Contents

Sonic PSYC syntax

Here's a new PSYC syntax which could handle the new requirements of Talk:Variable, Serialisation and the wish list on Decisions to make (in other words: Hell, what a fight to get here!).

Essentially, the existing PSYC syntax apparently did not allow for fully integrated arbitrary data structures - only lists and tables and a special syntax for structures (JSON).

Introducing a new syntax is a terrific change - a chance we probably won't have doing later - a huge effort, and the PROs and CONs of this new syntax are okay, but not completely impressive. PSYC is doing good either way. So what do we do?

Still, it isn't entirely clear if the extension to the old syntax works out, or if there are more reasons to play around with this one. So here it comes:

New order: MMP, PSYC method and variables, optional body. In fact all elements are optional, but you have to send an empty line if you need to skip one.

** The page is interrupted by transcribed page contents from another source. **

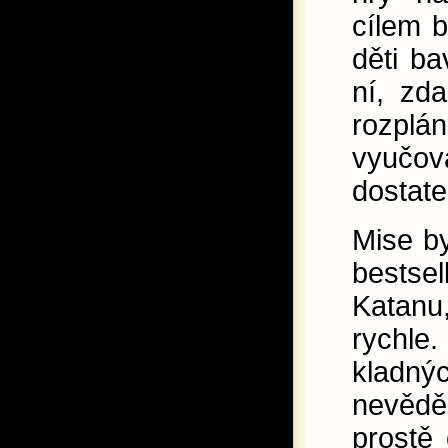
cílem b
děti ba
ní, zd
rozplá
vyučo
dostate
Mise by
bestse
Katanu,
rychle
kladn
nevěděl
prostě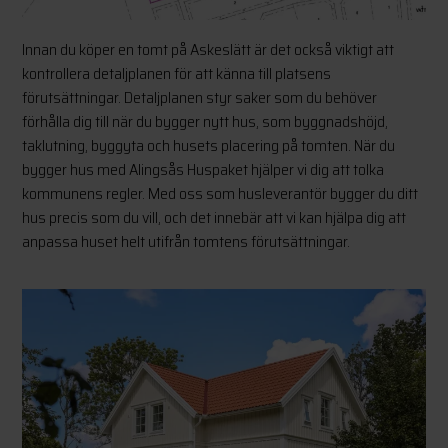
Innan du köper en tomt på Askeslätt är det också viktigt att
kontrollera detaljplanen för att känna till platsens
förutsättningar. Detaljplanen styr saker som du behöver
förhålla dig till när du bygger nytt hus, som byggnadshöjd,
taklutning, byggyta och husets placering på tomten. När du
bygger hus med Alingsås Huspaket hjälper vi dig att tolka
kommunens regler. Med oss som husleverantör bygger du ditt
hus precis som du vill, och det innebär att vi kan hjälpa dig att
anpassa huset helt utifrån tomtens förutsättningar.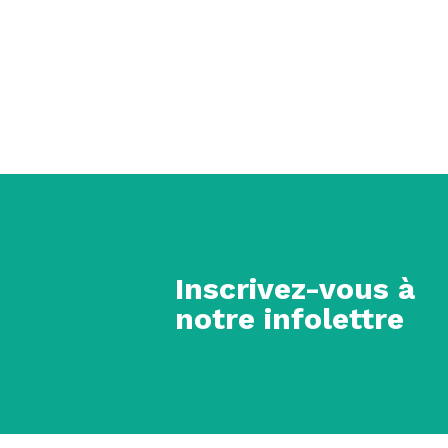
Inscrivez-vous à
notre infolettre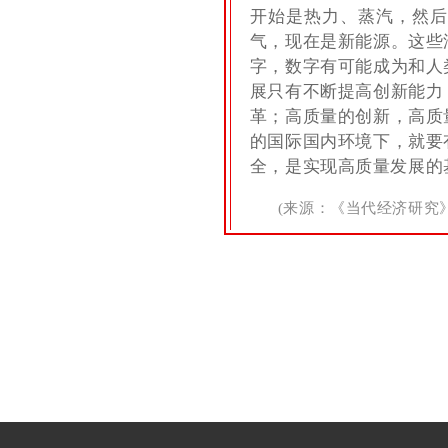
开始是热力、蒸汽，然后
气，现在是新能源。这些
字，数字有可能成为和人
展只有不断提高创新能力
革；高质量的创新，高质
的国际国内环境下，就要
全，是实现高质量发展的
(来源：《当代经济研究》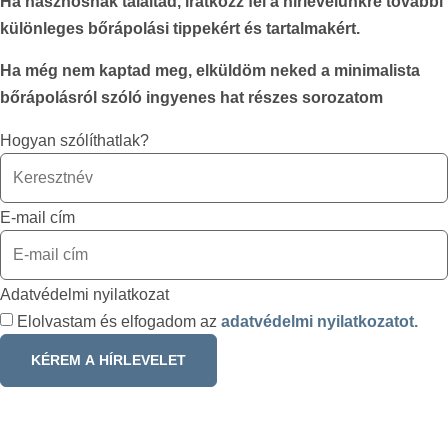
Ha hasznosnak találtad, iratkozz fel a hírlevelünkre további
különleges bőrápolási tippekért és tartalmakért.
Ha még nem kaptad meg, elküldöm neked a minimalista
bőrápolásról szóló ingyenes hat részes sorozatom
Hogyan szólíthatlak?
E-mail cím
Adatvédelmi nyilatkozat
Elolvastam és elfogadom az
adatvédelmi nyilatkozatot.
KÉREM A HÍRLEVELET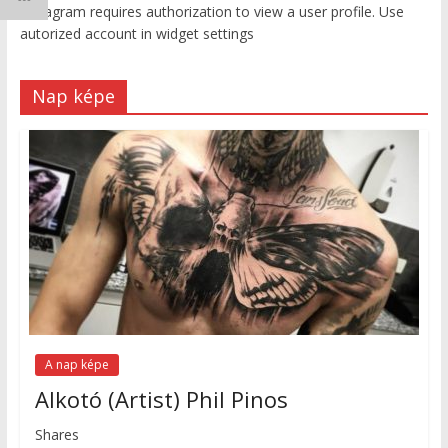
Instagram requires authorization to view a user profile. Use
autorized account in widget settings
Nap képe
A nap képe
Alkotó (Artist) Phil Pinos
Shares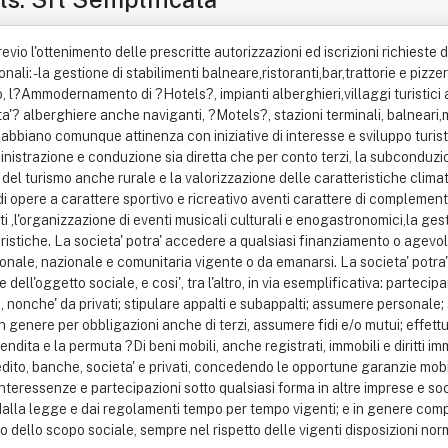
previo l'ottenimento delle prescritte autorizzazioni ed iscrizioni richiest
ssionali: - la gestione di stabilimenti balneare,ristoranti,bar,trattorie e pi
, l?Ammodernamento di ?Hotels?, impianti alberghieri,villaggi turistici a
ta'? alberghiere anche naviganti, ?Motels?, stazioni terminali, balneari,mon
 abbiano comunque attinenza con iniziative di interesse e sviluppo turis
ministrazione e conduzione sia diretta che per conto terzi, la subconduzio
del turismo anche rurale e la valorizzazione delle caratteristiche climat
i opere a carattere sportivo e ricreativo aventi carattere di complementar
ati ,l'organizzazione di eventi musicali culturali e enogastronomici,la g
turistiche. La societa' potra' accedere a qualsiasi finanziamento o agevol
nale, nazionale e comunitaria vigente o da emanarsi. La societa' potra' c
dell'oggetto sociale, e cosi', tra l'altro, in via esemplificativa: partecipa
li, nonche' da privati; stipulare appalti e subappalti; assumere personale; 
e in genere per obbligazioni anche di terzi, assumere fidi e/o mutui; effe
ndita e la permuta ?Di beni mobili, anche registrati, immobili e diritti imm
dito, banche, societa' e privati, concedendo le opportune garanzie mobilia
teressenze e partecipazioni sotto qualsiasi forma in altre imprese e soc
i dalla legge e dai regolamenti tempo per tempo vigenti; e in genere com
 dello scopo sociale, sempre nel rispetto delle vigenti disposizioni nor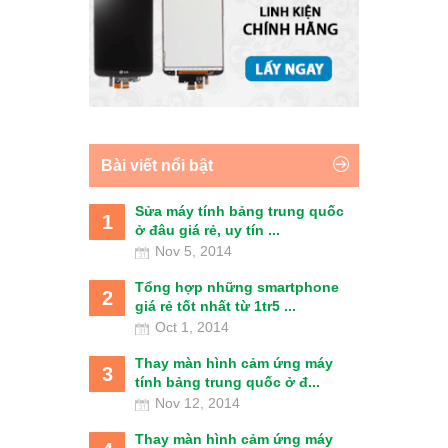
Bài viết nổi bật
Sửa máy tính bảng trung quốc
1
ở đâu giá rẻ, uy tín ...
Nov 5, 2014
Tổng hợp những smartphone
2
giá rẻ tốt nhất từ 1tr5 ...
Oct 1, 2014
Thay màn hình cảm ứng máy
3
tính bảng trung quốc ở đ...
Nov 12, 2014
Thay màn hình cảm ứng máy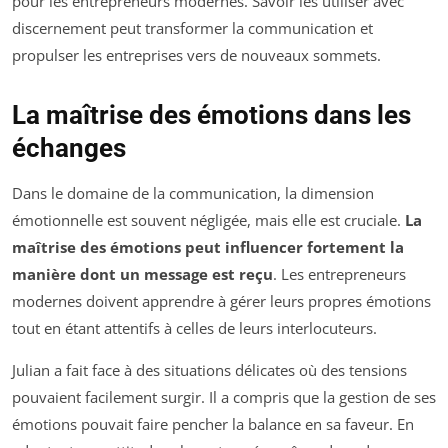
pour les entrepreneurs modernes. Savoir les utiliser avec
discernement peut transformer la communication et
propulser les entreprises vers de nouveaux sommets.
La maîtrise des émotions dans les
échanges
Dans le domaine de la communication, la dimension
émotionnelle est souvent négligée, mais elle est cruciale.
La
maîtrise des émotions peut influencer fortement la
manière dont un message est reçu
. Les entrepreneurs
modernes doivent apprendre à gérer leurs propres émotions
tout en étant attentifs à celles de leurs interlocuteurs.
Julian a fait face à des situations délicates où des tensions
pouvaient facilement surgir. Il a compris que la gestion de ses
émotions pouvait faire pencher la balance en sa faveur. En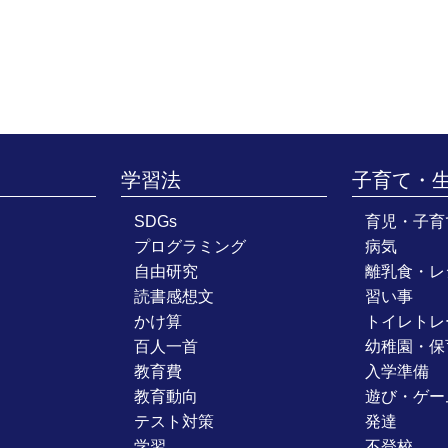
学習法
子育て・
SDGs
育児・子育
プログラミング
病気
自由研究
離乳食・レ
読書感想文
習い事
かけ算
トイレトレ
百人一首
幼稚園・保
教育費
入学準備
教育動向
遊び・ゲー
テスト対策
発達
学習
不登校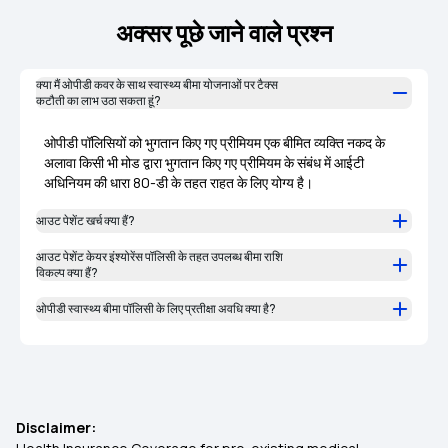
अक्सर पूछे जाने वाले प्रश्न
क्या मैं ओपीडी कवर के साथ स्वास्थ्य बीमा योजनाओं पर टैक्स
कटौती का लाभ उठा सकता हूं?
ओपीडी पॉलिसियों को भुगतान किए गए प्रीमियम एक बीमित व्यक्ति नकद के
अलावा किसी भी मोड द्वारा भुगतान किए गए प्रीमियम के संबंध में आईटी
अधिनियम की धारा 80-डी के तहत राहत के लिए योग्य है।
आउट पेशेंट खर्च क्या हैं?
आउट पेशेंट केयर इंश्योरेंस पॉलिसी के तहत उपलब्ध बीमा राशि
विकल्प क्या हैं?
ओपीडी स्वास्थ्य बीमा पॉलिसी के लिए प्रतीक्षा अवधि क्या है?
Disclaimer: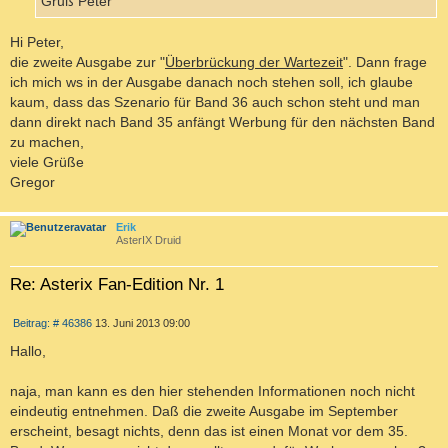
Gruß Peter
N
Hi Peter,
die zweite Ausgabe zur "
Überbrückung der Wartezeit
". Dann frage
ich mich ws in der Ausgabe danach noch stehen soll, ich glaube
kaum, dass das Szenario für Band 36 auch schon steht und man
dann direkt nach Band 35 anfängt Werbung für den nächsten Band
zu machen,
viele Grüße
Gregor
c
Erik
AsterIX Druid
Re: Asterix Fan-Edition Nr. 1
Z
B
Beitrag: # 46386
13. Juni 2013 09:00
I
e
T
i
Hallo,
I
t
r
E
a
naja, man kann es den hier stehenden Informationen noch nicht
R
g
eindeutig entnehmen. Daß die zweite Ausgabe im September
E
erscheint, besagt nichts, denn das ist einen Monat vor dem 35.
N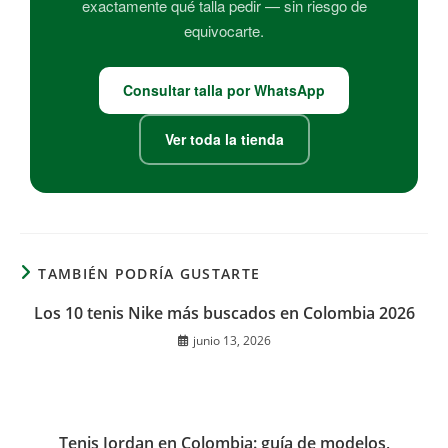
exactamente qué talla pedir — sin riesgo de
equivocarte.
Consultar talla por WhatsApp
Ver toda la tienda
TAMBIÉN PODRÍA GUSTARTE
Los 10 tenis Nike más buscados en Colombia 2026
junio 13, 2026
Tenis Jordan en Colombia: guía de modelos,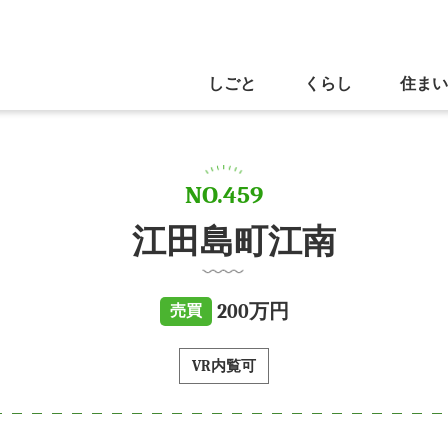
しごと
くらし
住まい
NO.459
江田島町江南
200万円
売買
VR内覧可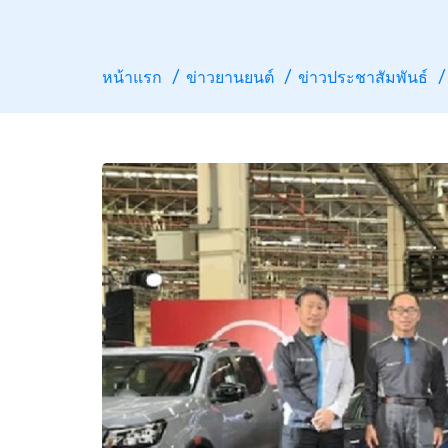
หน้าแรก
ข่าวยานยนต์
ข่าวประชาสัมพันธ์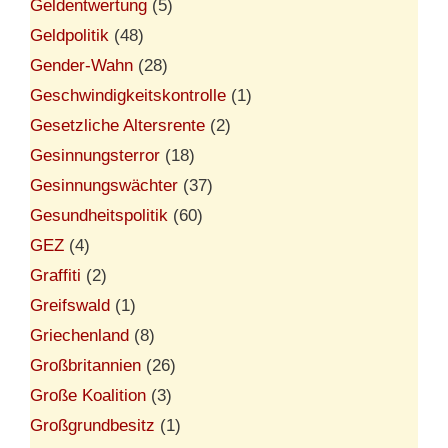
Geldentwertung
(5)
Geldpolitik
(48)
Gender-Wahn
(28)
Geschwindigkeitskontrolle
(1)
Gesetzliche Altersrente
(2)
Gesinnungsterror
(18)
Gesinnungswächter
(37)
Gesundheitspolitik
(60)
GEZ
(4)
Graffiti
(2)
Greifswald
(1)
Griechenland
(8)
Großbritannien
(26)
Große Koalition
(3)
Großgrundbesitz
(1)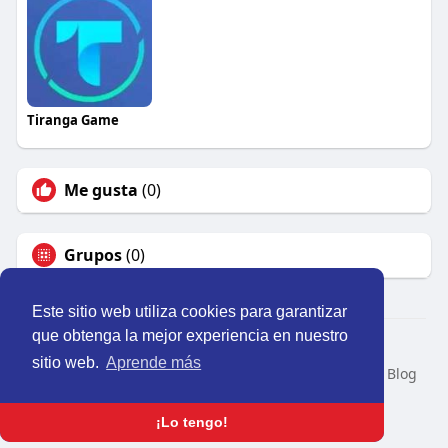
Tiranga Game
Me gusta
(0)
Grupos
(0)
Este sitio web utiliza cookies para garantizar
que obtenga la mejor experiencia en nuestro
© 2026 Perú Activo
sitio web.
Aprende más
Inicio
Nosotros
Contacto
Política
Condiciones
Blog
Developers
Idioma
¡Lo tengo!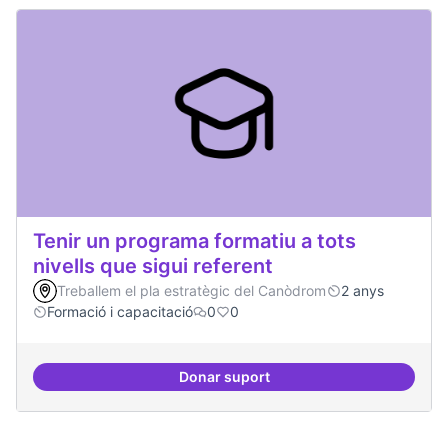
Tenir un programa formatiu a tots
nivells que sigui referent
Treballem el pla estratègic del Canòdrom
2 anys
Formació i capacitació
0
0
Donar suport
Tenir un programa formatiu a tots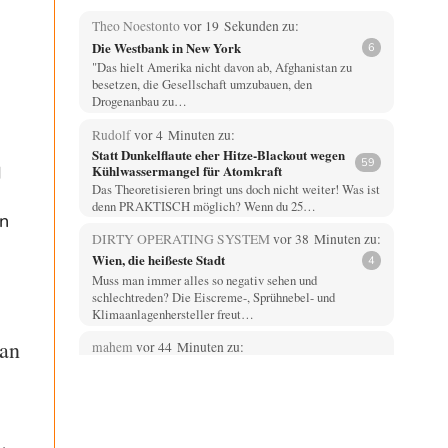
Theo Noestonto
vor 19 Sekunden zu:
Die Westbank in New York
6
"Das hielt Amerika nicht davon ab, Afghanistan zu
besetzen, die Gesellschaft umzubauen, den
Drogenanbau zu…
Rudolf
vor 4 Minuten zu:
Statt Dunkelflaute eher Hitze-Blackout wegen
59
Kühlwassermangel für Atomkraft
d
Das Theoretisieren bringt uns doch nicht weiter! Was ist
denn PRAKTISCH möglich? Wenn du 25…
n
DIRTY OPERATING SYSTEM
vor 38 Minuten zu:
Wien, die heißeste Stadt
4
Muss man immer alles so negativ sehen und
schlechtreden? Die Eiscreme-, Sprühnebel- und
Klimaanlagenhersteller freut…
tan
mahem
vor 44 Minuten zu:
Die Araber und die Shoah
4
Hier handelt es sich um eine Buchbesprechung und nicht
um einen geschichtlichen Abriss des Palästina/Israel…
AeaP
vor 55 Minuten zu: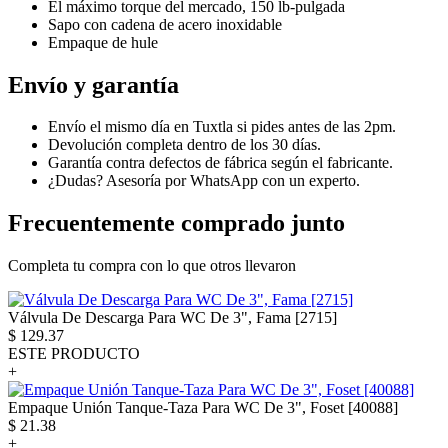
El máximo torque del mercado, 150 lb-pulgada
Sapo con cadena de acero inoxidable
Empaque de hule
Envío y garantía
Envío el mismo día en Tuxtla si pides antes de las 2pm.
Devolución completa dentro de los 30 días.
Garantía contra defectos de fábrica según el fabricante.
¿Dudas? Asesoría por WhatsApp con un experto.
Frecuentemente comprado junto
Completa tu compra con lo que otros llevaron
Válvula De Descarga Para WC De 3", Fama [2715]
$
129.37
ESTE PRODUCTO
+
Empaque Unión Tanque-Taza Para WC De 3", Foset [40088]
$
21.38
+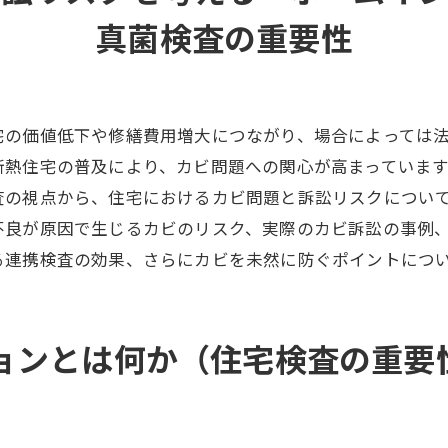
真菌検査の重要性
宅の価値低下や修繕費用増大につながり、場合によっては
断熱住宅の普及により、カビ問題への関心が高まっています
査の視点から、住宅におけるカビ問題と訴訟リスクについ
不良が原因で生じるカビのリスク、実際のカビ訴訟の事例
る連携検査の効果、さらにカビを未然に防ぐポイントにつ
ョンとは何か（住宅検査の重要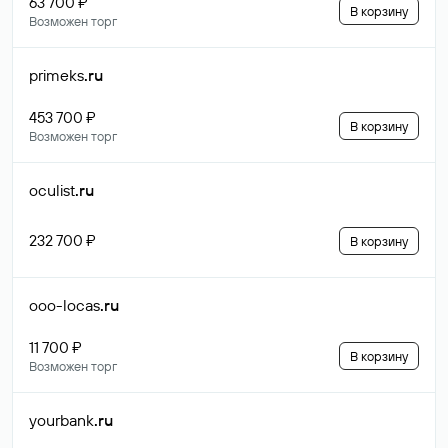
63 700 ₽
В корзину
Возможен торг
primeks
.ru
453 700 ₽
В корзину
Возможен торг
oculist
.ru
232 700 ₽
В корзину
ooo-locas
.ru
11 700 ₽
В корзину
Возможен торг
yourbank
.ru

The : modifier is syntactically no longer necessary - it is the default.

Message text has moved into _text rather than body. psyctext template also has moved into _format rather than body.

Strings are quoted only when they aren't of any keyword or other escape-safe type.

Complex data can be encoded, if a signature is available they can be appropriately decoded, if not, they can still be decoded as arbitrary data.

The space character is the universal separator. No other whitespace characters have that function (TABs and newlines are just normal value characters).

We could be using something less popular than the space character, but then we'd either suffer of the optical effect of Bleiwüste, making PSYC harder to read and type (maybe just maybe a . could be okay - but oh, the dot is just as important!) or we'd be using other whitespace characters like TAB, which would explode the syntax horizontally, make a vertical structure appear where there actually isn't one and stay hard to use in TAB-unfriendly environments like this wiki) or even newline (which would completely destroy the readability of the protocol unless you also keep other elements of old PSYC syntax, resulting in what is described further below in Keep the line feed).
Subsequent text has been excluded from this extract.